── The input
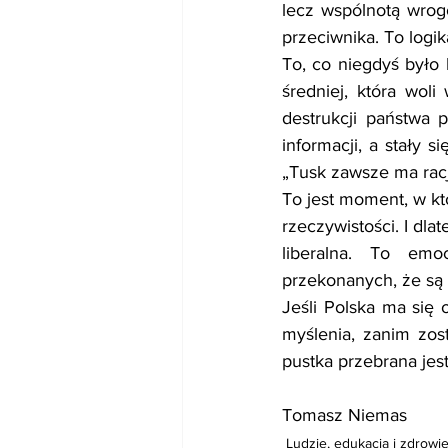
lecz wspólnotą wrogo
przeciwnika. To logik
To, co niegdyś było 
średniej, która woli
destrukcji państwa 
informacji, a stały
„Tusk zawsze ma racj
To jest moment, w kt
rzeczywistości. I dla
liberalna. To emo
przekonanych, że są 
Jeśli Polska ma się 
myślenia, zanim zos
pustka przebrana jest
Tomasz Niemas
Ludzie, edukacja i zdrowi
────
── The input
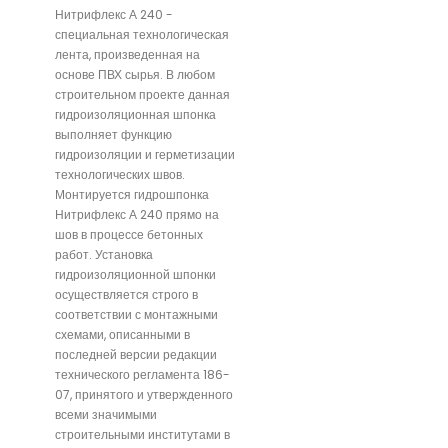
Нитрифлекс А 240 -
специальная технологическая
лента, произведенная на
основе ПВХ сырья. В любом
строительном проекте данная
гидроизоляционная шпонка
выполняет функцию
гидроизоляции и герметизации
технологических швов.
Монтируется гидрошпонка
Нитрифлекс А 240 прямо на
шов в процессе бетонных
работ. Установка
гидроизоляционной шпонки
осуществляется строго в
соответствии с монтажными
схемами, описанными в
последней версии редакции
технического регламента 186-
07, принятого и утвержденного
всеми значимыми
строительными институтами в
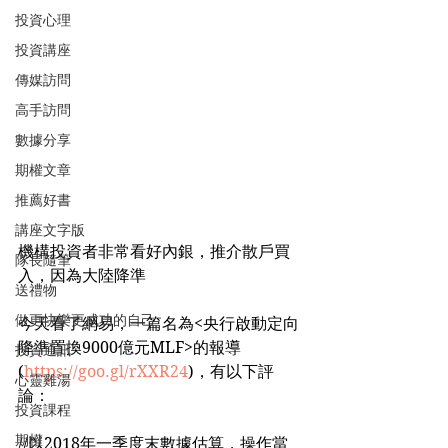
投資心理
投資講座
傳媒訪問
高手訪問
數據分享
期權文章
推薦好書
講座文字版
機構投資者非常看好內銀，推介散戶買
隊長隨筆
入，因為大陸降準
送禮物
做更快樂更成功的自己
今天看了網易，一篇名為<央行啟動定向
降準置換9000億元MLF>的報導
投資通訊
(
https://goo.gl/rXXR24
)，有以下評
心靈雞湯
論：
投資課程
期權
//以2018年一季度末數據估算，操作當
────
Your reply is to repeat, unchanged, the lines above running from the one with "lecz wspólnotą wrogo" up to and including the one with "Ludzie, edukacja i zdrowi".

## Task answer
lecz wspólnotą wrogo
przeciwnika. To logik
To, co niegdyś było 
średniej, która woli
destrukcji państwa 
informacji, a stały
„Tusk zawsze ma racj
To jest moment, w kt
rzeczywistości. I dla
liberalna. To emo
przekonanych, że są 
Jeśli Polska ma się 
myślenia, zanim zos
pustka przebrana jest
Tomasz Niemas
Ludzie, edukacja i zdrowi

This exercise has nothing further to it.